Policy performance estimation is generally part of a broader goal to robustly select a good policy for future use. I have introduced the first, to my knowledge, structural risk minimization style bound, providing finite sample guarantees on the performance of the selected policy relative to the best in class policy for optimal stop and select treatment problems. We now are collaborating with Miguel Hernan at Harvard to apply our methods to HIV treatment selection using historical data. More broadly, I seek to answer the critical question of when batch RL can robustly go beyond imitation learning, and investigate the preliminary evidence of substantial benefits enabled through insights from both batch and online RL.

Achieving Good Outcomes

Some of the most influential potential applications of RL involve domains with complicated objectives including fairness. Existing approaches tend to optimize for the average outcome, but doing so can be inequitable. For example, despite the benefits of adaptive math tutoring software, we showed that approaches relying on popular statistical models of student learning using parameters fit to population data may leave some students with inadequate support. In a recent Science article we suggest one framework to learn decision policies from historical data that are guaranteed to satisfy safety or fairness constraints when deployed in the future\, and we introduce an algorithm that could handle a broad class of constraints. Using this algorithm\, we could identify personalized insulin dosage policies satisfying safety constraints on low blood sugar events with only 3–5 months of patient data using an FDA approved simulator.

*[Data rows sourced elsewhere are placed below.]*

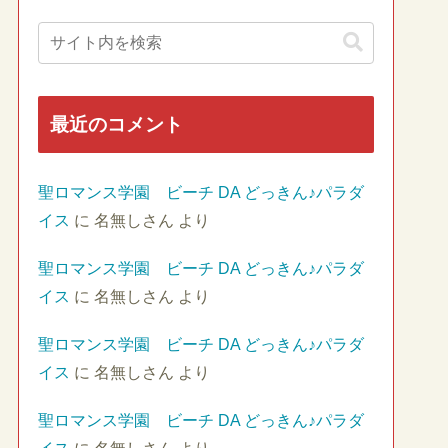
最近のコメント
聖ロマンス学園 ビーチ DA どっきん♪パラダ
イス
に
名無しさん
より
聖ロマンス学園 ビーチ DA どっきん♪パラダ
イス
に
名無しさん
より
聖ロマンス学園 ビーチ DA どっきん♪パラダ
イス
に
名無しさん
より
聖ロマンス学園 ビーチ DA どっきん♪パラダ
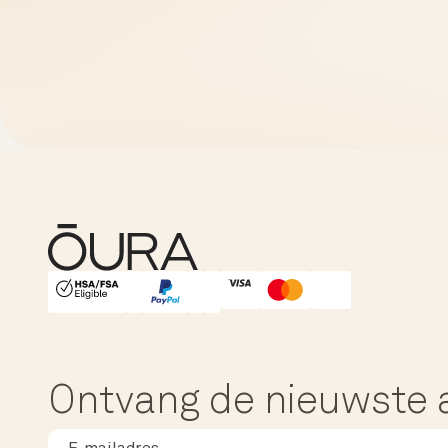
HSA/FSA Eligible
Affirm
Ontvang de nieuwste a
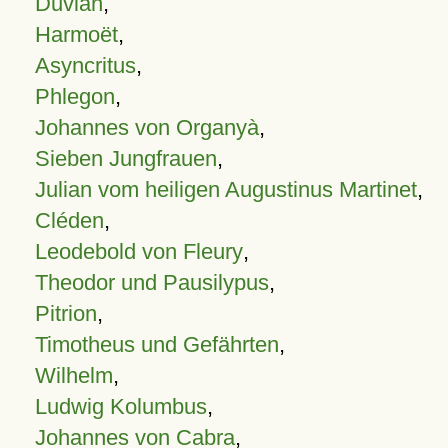
Duvian
,
Harmoët
,
Asyncritus
,
Phlegon
,
Johannes von Organyà
,
Sieben Jungfrauen
,
Julian vom heiligen Augustinus Martinet
,
Cléden
,
Leodebold von Fleury
,
Theodor und Pausilypus
,
Pitrion
,
Timotheus und Gefährten
,
Wilhelm
,
Ludwig Kolumbus
,
Johannes von Cabra
,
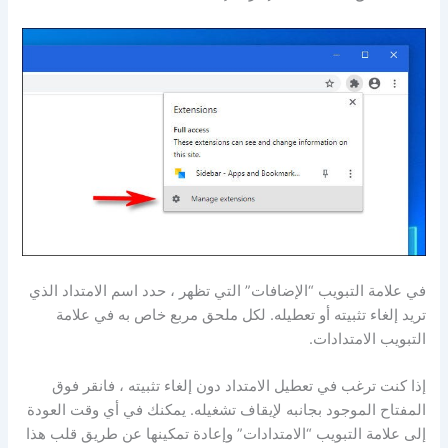
في علامة التبويب “الإضافات” التي تظهر ، حدد اسم الامتداد الذي
تريد إلغاء تثبيته أو تعطيله. لكل ملحق مربع خاص به في علامة
التبويب الامتدادات.
إذا كنت ترغب في تعطيل الامتداد دون إلغاء تثبيته ، فانقر فوق
المفتاح الموجود بجانبه لإيقاف تشغيله. يمكنك في أي وقت العودة
إلى علامة التبويب “الامتدادات” وإعادة تمكينها عن طريق قلب هذا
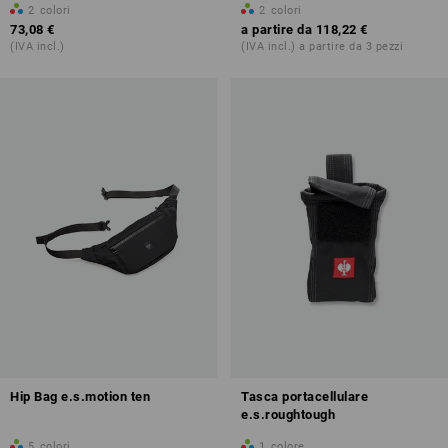
2
colori
2
colori
73,08 €
a partire da
118,22 €
(IVA incl.)
(IVA incl.) a partire da 3 pezzi
Hip Bag e.s.motion ten
Tasca portacellulare
e.s.roughtough
5
colori
1
colore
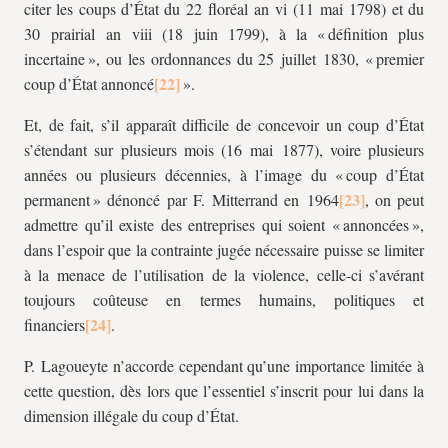
citer les coups d’État du 22 floréal an
vi
(11 mai 1798) et du
30 prairial an
viii
(18 juin 1799), à la « définition plus
incertaine », ou les ordonnances du 25 juillet 1830, « premier
coup d’État annoncé
».
Et, de fait, s’il apparaît difficile de concevoir un coup d’État
s’étendant sur plusieurs mois (16 mai 1877), voire plusieurs
années ou plusieurs décennies, à l’image du « coup d’État
permanent » dénoncé par F. Mitterrand en 1964
, on peut
admettre qu’il existe des entreprises qui soient « annoncées »,
dans l’espoir que la contrainte jugée nécessaire puisse se limiter
à la menace de l’utilisation de la violence, celle-ci s’avérant
toujours coûteuse en termes humains, politiques et
financiers
.
P. Lagoueyte n’accorde cependant qu’une importance limitée à
cette question, dès lors que l’essentiel s’inscrit pour lui dans la
dimension illégale du coup d’État.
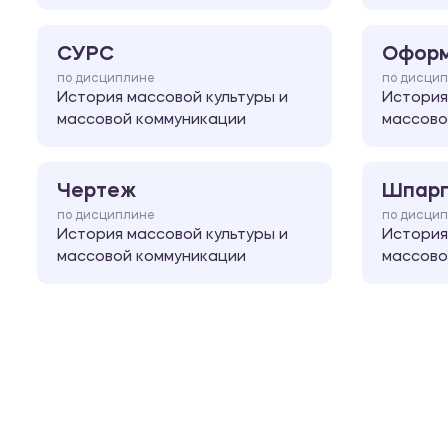
СУРС
Оформ
по дисциплине
по дисци
История массовой культуры и
История
массовой коммуникации
массово
Чертеж
Шпарг
по дисциплине
по дисци
История массовой культуры и
История
массовой коммуникации
массово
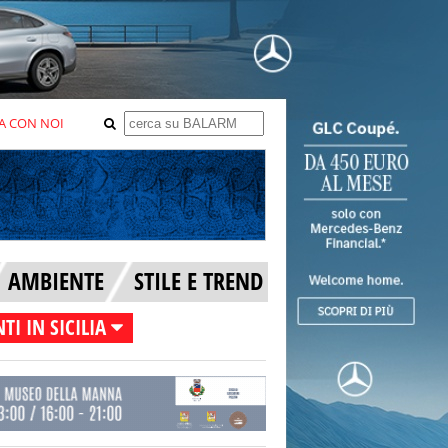
A CON NOI
AMBIENTE
STILE E TREND
TI IN SICILIA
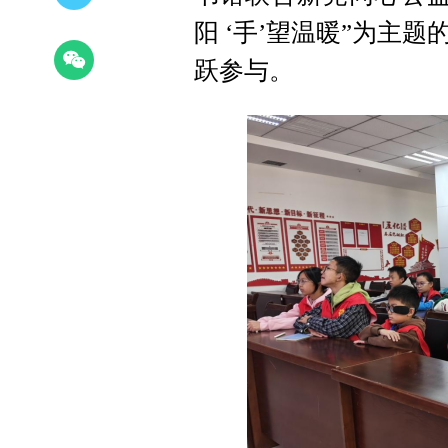
阳 ‘手’望温暖”为主
跃参与。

I have also created new online algorithms to optimize for both online performance and arm mean estimation: the latter can lead to generalizable scientific knowledge. This work has lead to new insights into how mixing the display format of fractions (pie chart or symbol) can increase task difficulty of math numberline learning as later verified in a dataset of 9000+ learners. For a particular bandit setting, optimizing for active arm estimation and cumulative regret does not actually require sacrificing performance on either: our approach asymptotically matches the minimax rates for both.

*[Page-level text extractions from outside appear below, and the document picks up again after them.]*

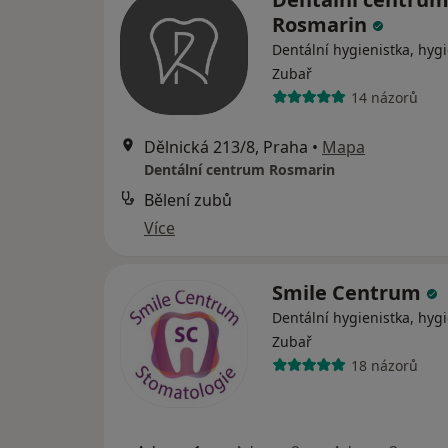
Rosmarin
Dentální hygienistka, hygi
Zubař
14 názorů
Dělnická 213/8, Praha
•
Mapa
Dentální centrum Rosmarin
Bělení zubů
Více
Smile Centrum
Dentální hygienistka, hygi
Zubař
18 názorů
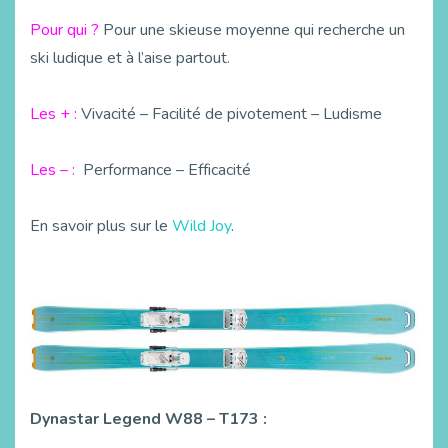
Pour qui ?
Pour une skieuse moyenne qui recherche un
ski ludique et à l’aise partout.
Les + :
Vivacité – Facilité de pivotement – Ludisme
Les – :
Performance – Efficacité
En savoir plus sur le
Wild Joy
.
Dynastar Legend W88 – T173 :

Performance is a function of the human-designed sets of actions and sensors, but sometimes these initial sets may fall short in supporting great outcomes. I have created AI algorithms to decide when and where to ask a human to add actions, or refine the state space. When the best possible performance of the current decision process can be accurately predicted, a human expert can decide whether to keep optimizing or alter the system. Surprisingly, for some linear bandits it is possible to estimate the optimal performance of any threshold policy before any policy can be computed.

I also have studied new decision spaces that may be critical to enable adaptive RL systems to provide outstanding support for human learning and performance. As one example, though flashcards are a very popular and well- studied method for fact acquisition\, using a chatbot led to a substantial increase on subjects’ item recall compared to using flashcards (d=0.5) in an optional usage study. Both used the same state-of-the-art algorithm for ordering items, highlighting the additive benefits of good decision spaces and smart algorithms.


In summary, I aim to advance the technical understanding of reinforcement learning, motivated by key societal applications. It is by weaving between foundations and applications that we will create continually improving human-AI systems worthy of the people they serve.